Dare to be scentless.
Galvaplex MPH
May 28 2009, 01:26 AM
Fungus grows in fat folds. Put your hugging deodorant on. And scrub hard. Comb your hair. Brush your teeth.
That's right, I'm talkin to (the generic)
YOU.
HeyMickey
May 28 2009, 07:59 AM
I can't believe you people. The Funk of Forty-thousand Fans is a time honored convention tradition!
It ain't a con if your nose ain't burning and your eyes ain't watering.
The Predaking
May 28 2009, 01:30 PM
It's called Speedstick. It's not expensive. It's called Speedstick. It's not expensive.
MEGATRON I
May 28 2009, 04:36 PM
Too bad people can't eat deodorant.
Galvaplex MPH
May 29 2009, 12:39 AM
Sure Dry. Apply directly to the underarm. Sure Dry. Apply directly to the underarm. Sure Dry. Apply directly to the underarm. Sure Dry. Apply directly to the underarm. Sure Dry. Apply directly to the underarm. Sure Dry. Apply directly to the underarm. Sure Dry. Apply directly to the underarm. Sure Dry. Apply directly to the underarm. Sure Dry. Apply directly to the underarm. etc.
Defensis Prime
Jun 3 2009, 12:56 PM
Manohman. I didn't encounter any hyper-reekage during the con, but HOLEE FRICKIN' DAMN, the Prime Time Shuttle ride to LAX on Monday morning with three other con-goers, two guys & a girl...I dunno which one it was, but if I had to describe the olfactory knockdown, I'd call it ONIONSKUNK.

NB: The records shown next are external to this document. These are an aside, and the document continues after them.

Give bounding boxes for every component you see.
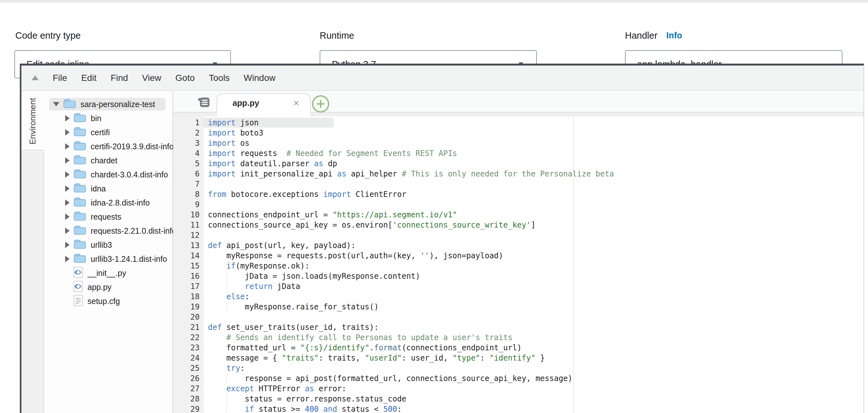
code-line-22: # Sends an identify call to Personas to … xyxy=(208,332,513,343)
menu-tools[interactable]: Tools xyxy=(209,73,229,83)
indent-guide xyxy=(226,404,227,413)
tree-folder-certifi-2019.3.9.dist-info[interactable]: certifi-2019.3.9.dist-info xyxy=(44,139,173,153)
tree-folder-urllib3-1.24.1.dist-info[interactable]: urllib3-1.24.1.dist-info xyxy=(44,252,173,266)
close-tab-icon[interactable]: × xyxy=(293,98,299,108)
line-number: 20 xyxy=(177,312,199,322)
code-line-2: import boto3 xyxy=(208,128,263,138)
line-number: 2 xyxy=(177,128,199,138)
menu-items: FileEditFindViewGotoToolsWindow xyxy=(39,73,276,83)
tree-folder-idna-2.8.dist-info[interactable]: idna-2.8.dist-info xyxy=(44,196,173,210)
tree-folder-urllib3[interactable]: urllib3 xyxy=(44,238,173,252)
editor-menu-bar: FileEditFindViewGotoToolsWindow xyxy=(21,65,864,91)
tree-file-app.py[interactable]: app.py xyxy=(44,280,173,294)
tree-folder-certifi[interactable]: certifi xyxy=(44,125,173,139)
menu-view[interactable]: View xyxy=(142,73,161,83)
chevron-collapsed-icon[interactable] xyxy=(65,256,70,262)
code-line-23: formatted_url = "{:s}/identify".format(c… xyxy=(208,343,522,353)
line-number: 7 xyxy=(177,179,199,189)
handler-info-link[interactable]: Info xyxy=(666,31,682,40)
new-tab-button[interactable] xyxy=(311,94,330,115)
config-file-icon xyxy=(73,295,83,307)
tree-folder-bin[interactable]: bin xyxy=(44,111,173,125)
environment-tab[interactable]: Environment xyxy=(21,91,44,151)
code-line-3: import os xyxy=(208,138,249,148)
tree-folder-requests-2.21.0.dist-info[interactable]: requests-2.21.0.dist-info xyxy=(44,224,173,238)
tree-folder-idna[interactable]: idna xyxy=(44,182,173,196)
line-number: 25 xyxy=(177,363,199,373)
code-editor-area[interactable]: 1234567891011121314151617181920212223242… xyxy=(173,116,864,413)
runtime-label: Runtime xyxy=(320,30,354,41)
sidebar-rail xyxy=(21,151,44,413)
folder-icon xyxy=(73,169,86,180)
code-line-10: connections_endpoint_url = "https://api.… xyxy=(208,210,457,220)
line-number: 23 xyxy=(177,343,199,353)
cloud9-editor-window: FileEditFindViewGotoToolsWindow Environm… xyxy=(20,64,864,413)
tree-item-label: urllib3 xyxy=(91,240,112,249)
tree-item-label: __init__.py xyxy=(88,268,126,278)
chevron-collapsed-icon[interactable] xyxy=(65,143,70,150)
line-number: 28 xyxy=(177,394,199,404)
line-number: 13 xyxy=(177,240,199,250)
folder-icon xyxy=(73,183,86,194)
line-number: 24 xyxy=(177,353,199,363)
chevron-expanded-icon[interactable] xyxy=(53,102,59,107)
folder-icon xyxy=(73,197,86,208)
code-line-17: return jData xyxy=(208,281,300,292)
python-file-icon xyxy=(73,281,83,293)
line-number: 3 xyxy=(177,138,199,148)
code-line-13: def api_post(url, key, payload): xyxy=(208,240,355,250)
folder-icon xyxy=(73,253,86,265)
tree-item-label: chardet-3.0.4.dist-info xyxy=(91,170,168,179)
tree-item-label: sara-personalize-test xyxy=(81,100,155,109)
code-line-1: import json xyxy=(208,118,259,128)
tree-item-label: requests xyxy=(91,212,121,222)
collapse-editor-icon[interactable] xyxy=(32,76,39,80)
line-number: 6 xyxy=(177,169,199,179)
line-number: 17 xyxy=(177,281,199,292)
tree-item-label: idna xyxy=(91,184,106,194)
menu-edit[interactable]: Edit xyxy=(81,73,96,83)
tree-file-__init__.py[interactable]: __init__.py xyxy=(44,266,173,280)
code-line-5: import dateutil.parser as dp xyxy=(208,158,337,169)
menu-find[interactable]: Find xyxy=(111,73,128,83)
chevron-collapsed-icon[interactable] xyxy=(65,242,70,248)
code-entry-type-label: Code entry type xyxy=(15,30,81,41)
tree-item-label: urllib3-1.24.1.dist-info xyxy=(91,255,167,264)
line-number: 15 xyxy=(177,261,199,271)
chevron-collapsed-icon[interactable] xyxy=(65,157,70,164)
chevron-collapsed-icon[interactable] xyxy=(65,185,70,192)
environment-tab-label: Environment xyxy=(28,92,37,150)
menu-window[interactable]: Window xyxy=(244,73,276,83)
folder-icon xyxy=(73,225,86,237)
tree-folder-chardet-3.0.4.dist-info[interactable]: chardet-3.0.4.dist-info xyxy=(44,168,173,182)
line-number: 8 xyxy=(177,189,199,200)
line-number: 4 xyxy=(177,148,199,158)
chevron-collapsed-icon[interactable] xyxy=(65,228,70,234)
chevron-collapsed-icon[interactable] xyxy=(65,129,70,136)
code-line-11: connections_source_api_key = os.environ[… xyxy=(208,220,535,230)
code-line-19: myResponse.raise_for_status() xyxy=(208,302,379,312)
tree-root-sara-personalize-test[interactable]: sara-personalize-test xyxy=(44,97,173,111)
folder-icon xyxy=(73,155,86,166)
tree-item-label: idna-2.8.dist-info xyxy=(91,198,150,207)
file-tree-panel: sara-personalize-testbincertificertifi-2… xyxy=(44,91,173,413)
tree-folder-chardet[interactable]: chardet xyxy=(44,153,173,168)
chevron-collapsed-icon[interactable] xyxy=(65,200,70,206)
chevron-collapsed-icon[interactable] xyxy=(65,171,70,178)
line-number: 5 xyxy=(177,158,199,169)
code-line-15: if(myResponse.ok): xyxy=(208,261,309,271)
tree-file-setup.cfg[interactable]: setup.cfg xyxy=(44,294,173,308)
line-number: 27 xyxy=(177,384,199,394)
indent-guide xyxy=(226,374,227,383)
menu-goto[interactable]: Goto xyxy=(175,73,195,83)
tab-app-py[interactable]: app.py × xyxy=(217,93,311,112)
python-file-icon xyxy=(73,267,83,279)
tree-folder-requests[interactable]: requests xyxy=(44,210,173,224)
lambda-code-editor-screen: Code entry type Edit code inline ▼ Runti… xyxy=(0,0,868,413)
chevron-collapsed-icon[interactable] xyxy=(65,213,70,220)
tab-list-icon[interactable] xyxy=(198,97,211,109)
folder-icon xyxy=(73,211,86,223)
code-line-4: import requests # Needed for Segment Eve… xyxy=(208,148,457,158)
chevron-collapsed-icon[interactable] xyxy=(65,115,70,121)
menu-file[interactable]: File xyxy=(53,73,67,83)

Aghghh, seriously, they're all having a pleasant conversation, and the whole damn time, I'm trying to force myself to breathe 'cus, uh, being a human, I actually NEED oxygen to live. Wasn't all that certain I wanted to after that...
(Sweet Primus, whoever-you-were, take a damn bath!!)
BleedWell
Jun 3 2009, 03:05 PM
AHAHAH. Funny funny thread.
So no one smelled like BO, but what about the dreaded swamp butt? No one smelled like a hot poop sandwich?